Meanwhile, the drive controller 80 controls the reversible transportation roller assembly 82 to resume forwarding the paper P when a predetermined condition in which the printed portion of the paper P is cut by the cutter 30 is satisfied, for example. The front end P1 of the portion is transported on the second path 50 toward the exit slot 90, or the common tangent line L1 of the first and third rollers 83, 85. Along with the transportation, the loop-down is eliminated as in FIG. 6 and the cut portion is integrally transported forward on the second path 50. Then, the front end P1 protrudes from the exit slot 90. The back end P2 of the cut portion is held between the first and second rollers 83, 84 of the reversible transportation roller assembly 82 as shown in FIG. 9.

While the loop-down is eliminated, the bottom face of the loop-down portion slides with a back end 88a of the friction reduction part 88 provided at the back end of the second path 50. A large friction caused by the sliding may cause a paper jam or a scratch on the paper P. However, according to the paper ejector unit 100 of the present embodiment, the friction reduction part 88 comprises the curvature R at the back end 88a to contact with the bottom face of the paper P, thereby substantially reducing the friction to the paper P compared with a simply cut edge. Accordingly, it is possible to prevent the paper P from being scratched and hanging over the edge of an element (back end 88a of the friction reduction part 88 in the present embodiment) when pulled up from the opening 81.

Moreover, the paper ejector unit 100 comprises the feed roller 87 at the forward front end of the first path 40 so that the downstream side of the opening 81 is formed by the circumference of the feed roller 87. It is therefore possible to reduce the friction to the paper P around the feed roller 87 and prevent scratches and tears thereon.

Next, under a predetermined condition that the cut portion protrudes from the exit slot 90 but is not received within a predetermined time from the protrusion, for example, the drive controller 80 is configured to control the reversible transportation roller assembly 82 to withdraw the cut portion.

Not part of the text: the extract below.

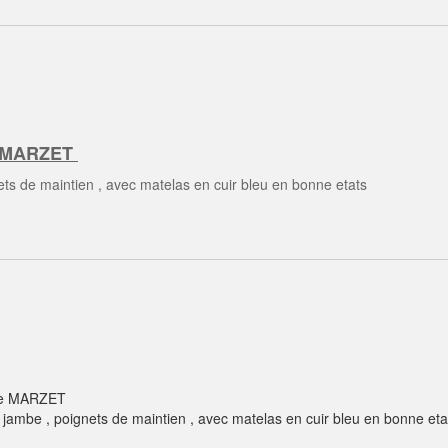
e MARZET
ets de maintien , avec matelas en cuir bleu en bonne etats
ype MARZET
 jambe , poignets de maintien , avec matelas en cuir bleu en bonne et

The forward back end (backward front end) P2 of the cut portion is held between the first and second rollers 83, 84 and transported in a direction of the common tangent line L2 of both rollers 83, 84. As shown in FIG. 10, the forward back end P2 is transported to the third path 60 branching downward from the second path 50 through an opening 86 which is in the vicinity of the forward upstream side of the reversible transportation roller assembly 82.

Ahead (downward) of the third path 60, a collection part (not shown) that recovers and stores the paper P is provided inside the paper ejector unit 100. The paper P transported along the third path 60 is sent to this collection part and stored therein.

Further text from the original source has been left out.